THE PROBLEM. When you copy from the entries that follow, take only the lines from the one with "is (737, 949)." down to the one with "This screenshot has", keeping both ends and dropping every picture.

DATA RECORDS.
╔══

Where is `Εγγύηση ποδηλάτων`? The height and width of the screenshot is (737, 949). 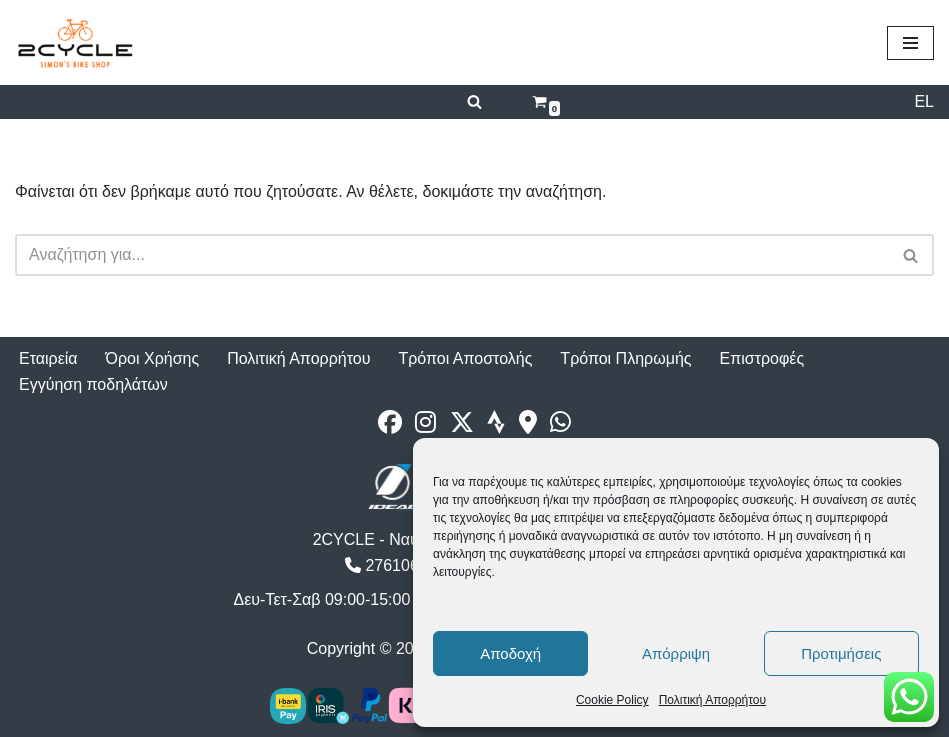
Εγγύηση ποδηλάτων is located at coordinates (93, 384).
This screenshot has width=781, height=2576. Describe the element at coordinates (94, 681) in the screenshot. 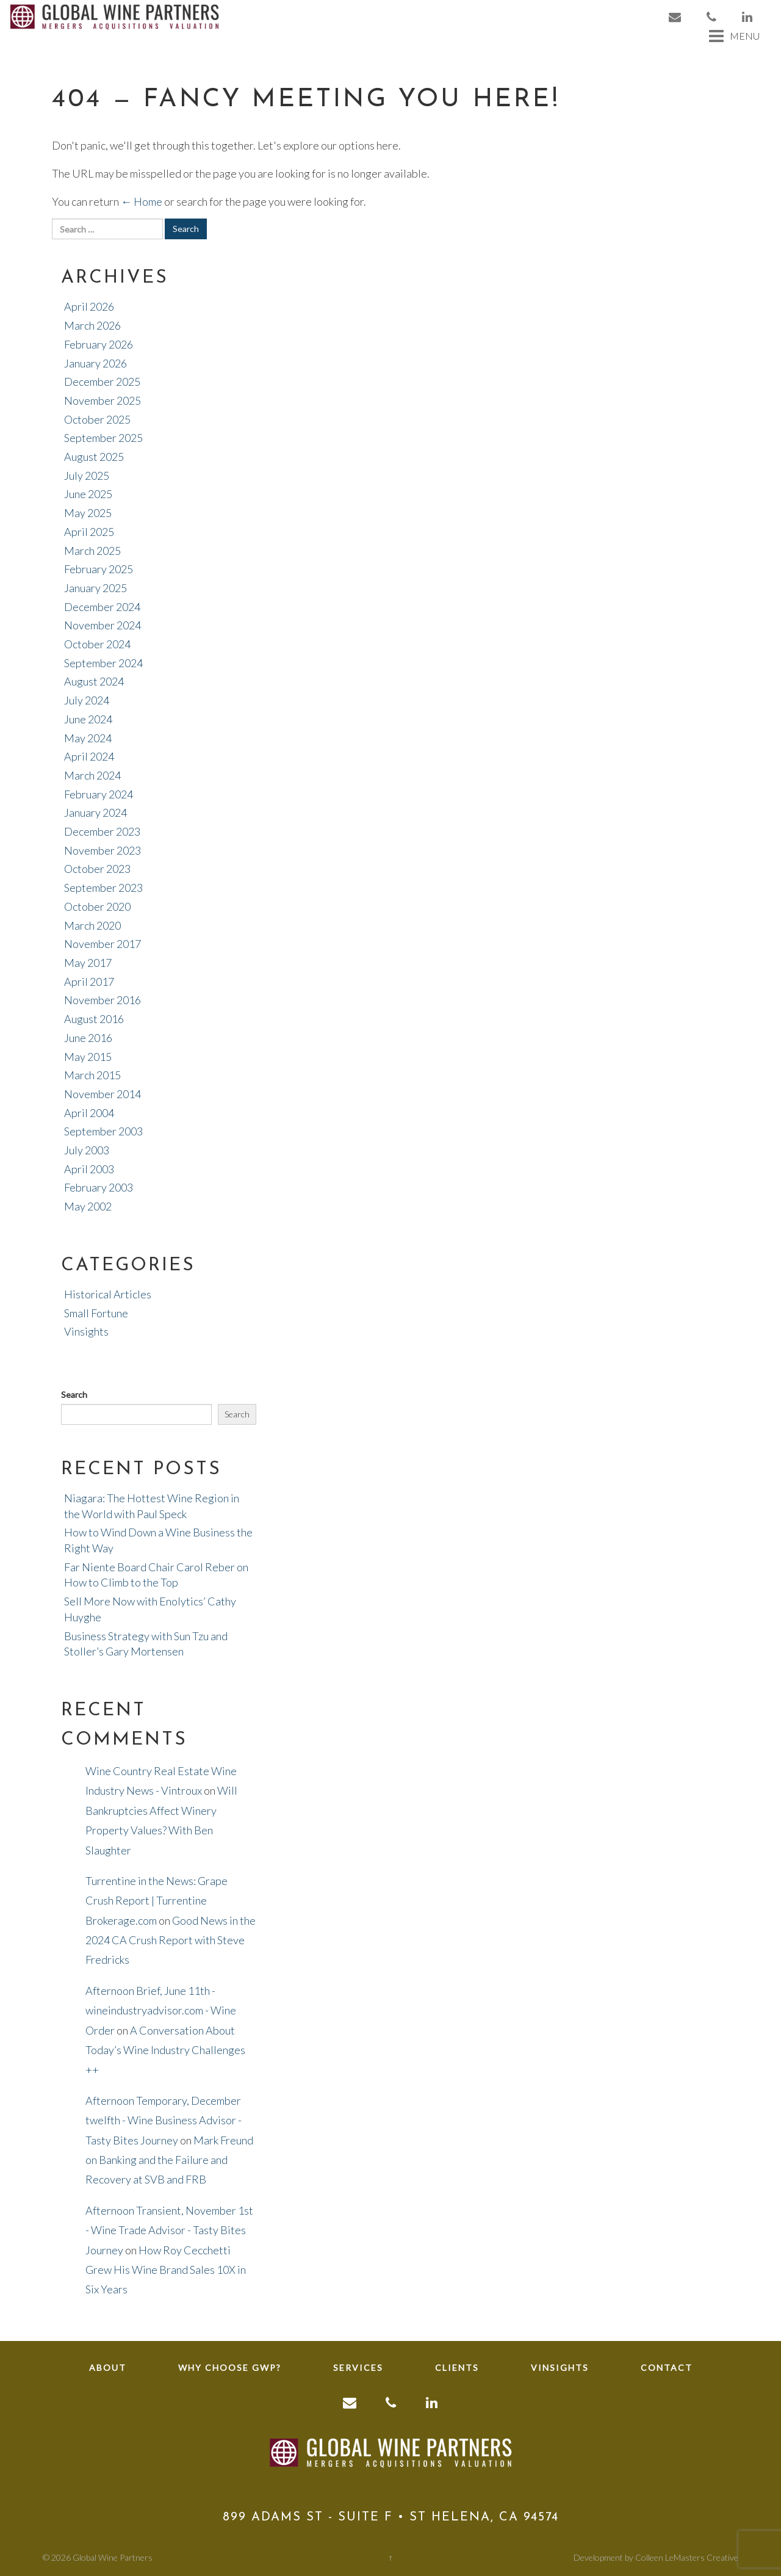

╚══
╔══

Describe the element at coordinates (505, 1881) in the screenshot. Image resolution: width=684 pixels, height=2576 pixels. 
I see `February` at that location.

╚══
╔══

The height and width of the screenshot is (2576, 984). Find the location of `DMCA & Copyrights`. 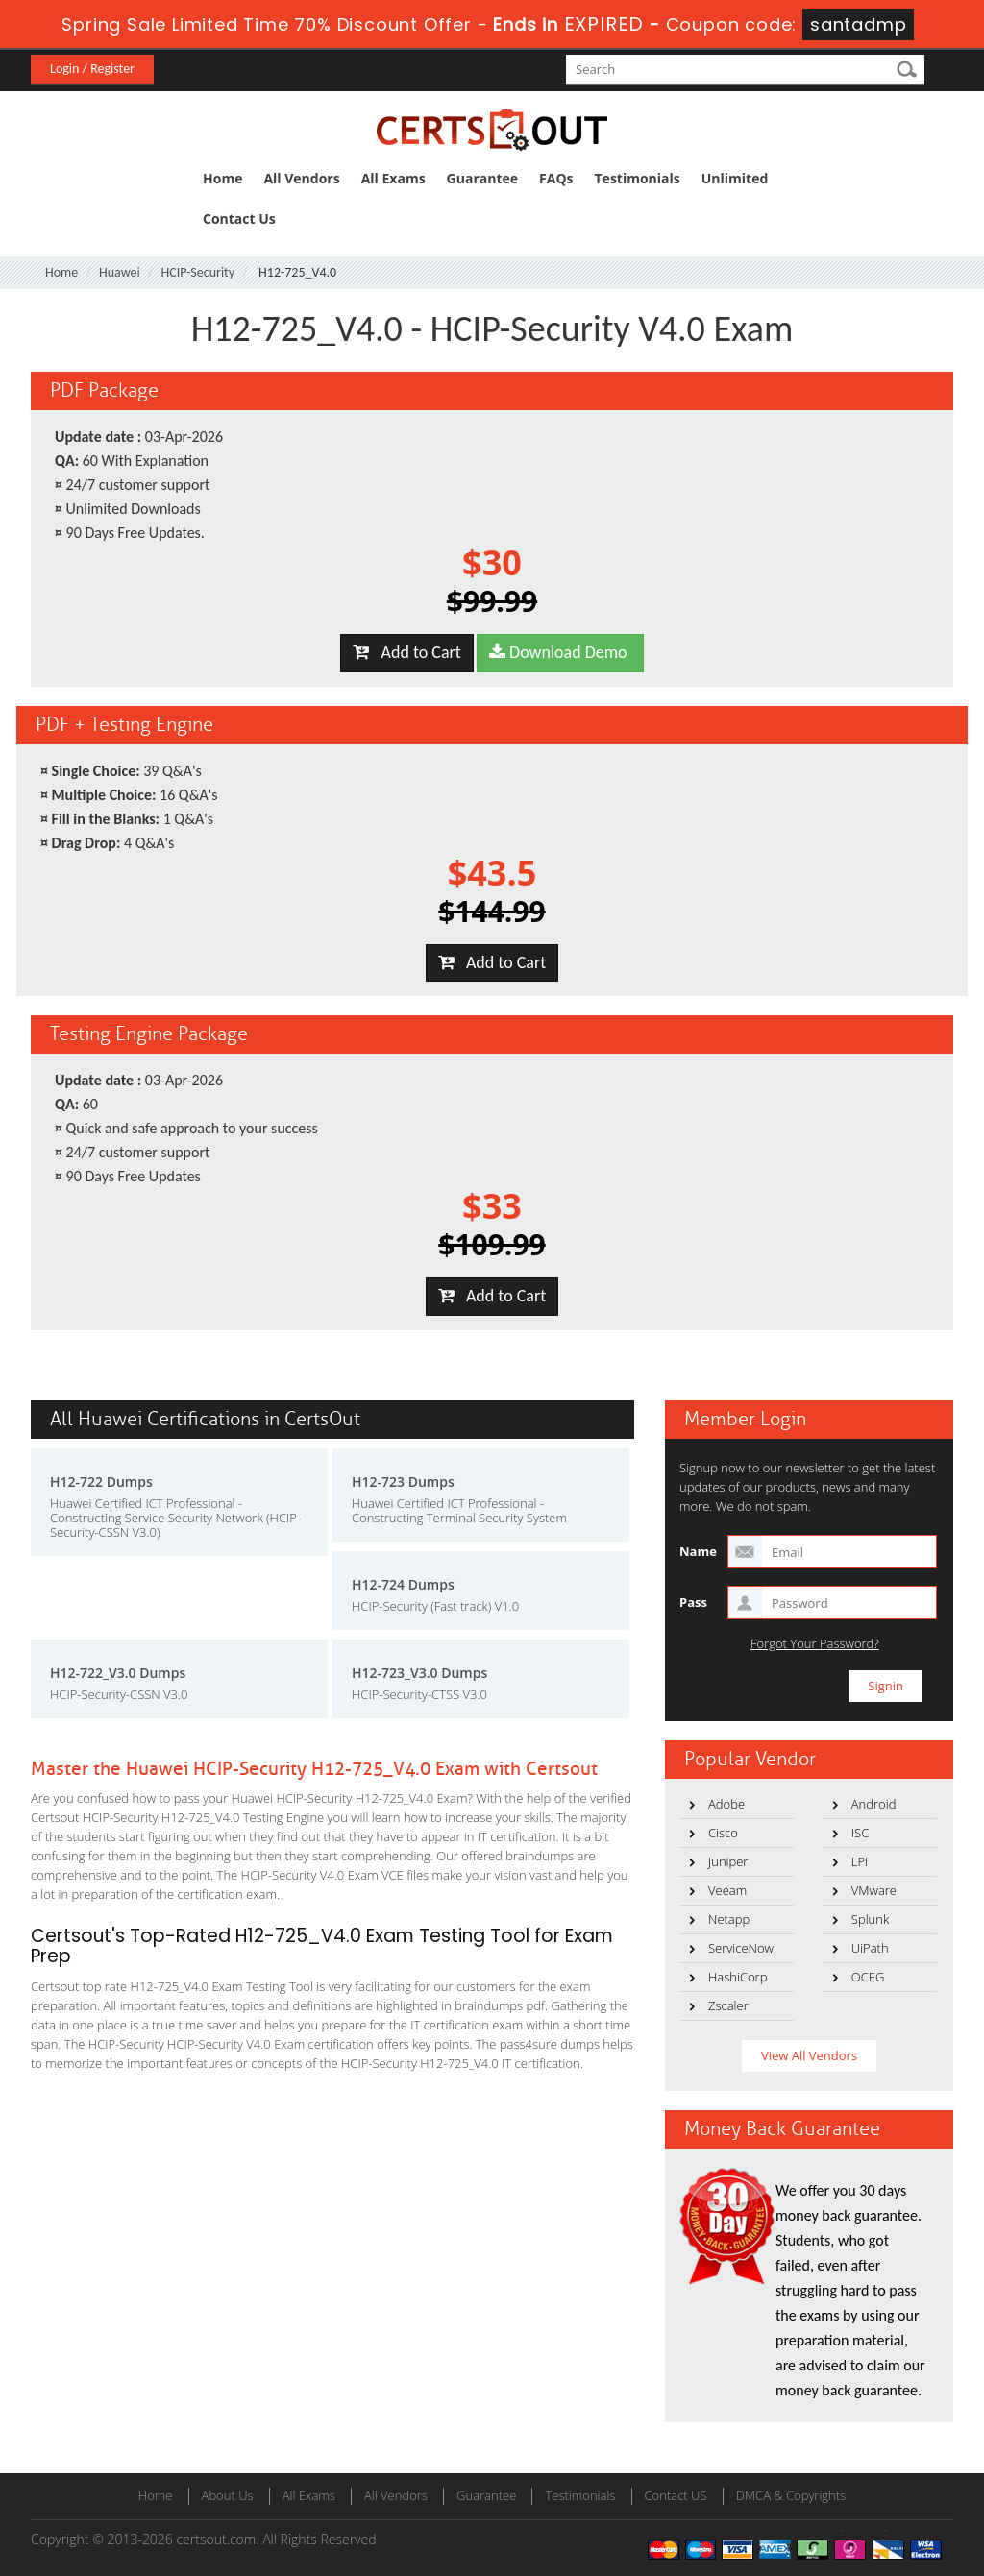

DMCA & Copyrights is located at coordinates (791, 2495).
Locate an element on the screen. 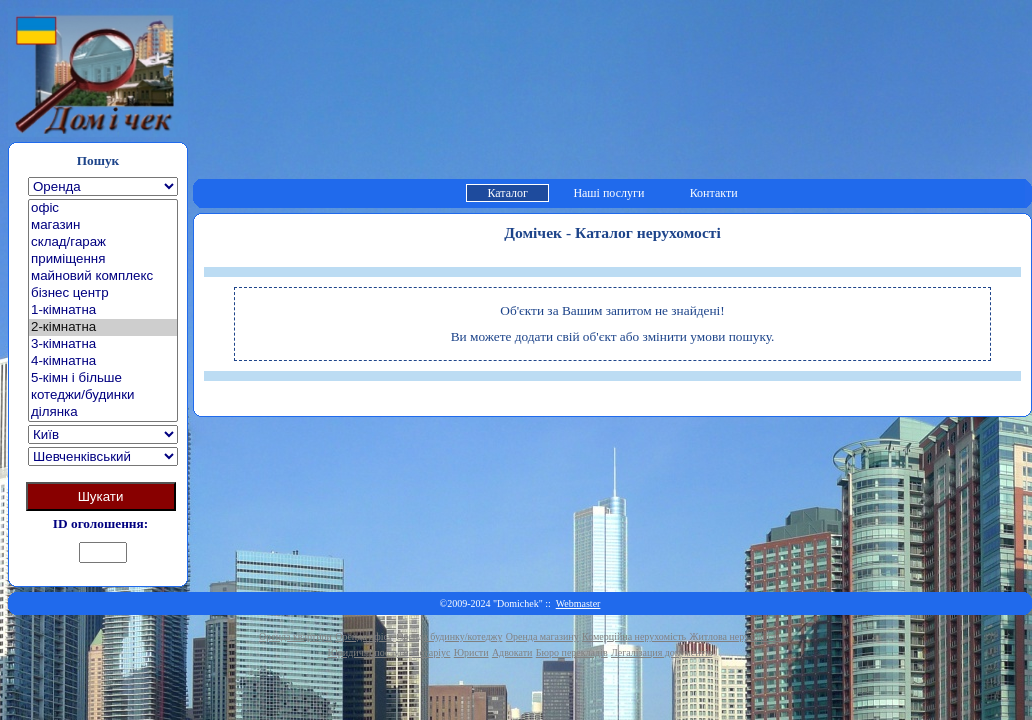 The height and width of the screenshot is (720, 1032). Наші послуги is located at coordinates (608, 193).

╚══

TASK SOLUTION.
Where is `Εγγύηση ποδηλάτων`? The height and width of the screenshot is (737, 949). 
Εγγύηση ποδηλάτων is located at coordinates (93, 384).
This screenshot has width=781, height=2576. Describe the element at coordinates (94, 681) in the screenshot. 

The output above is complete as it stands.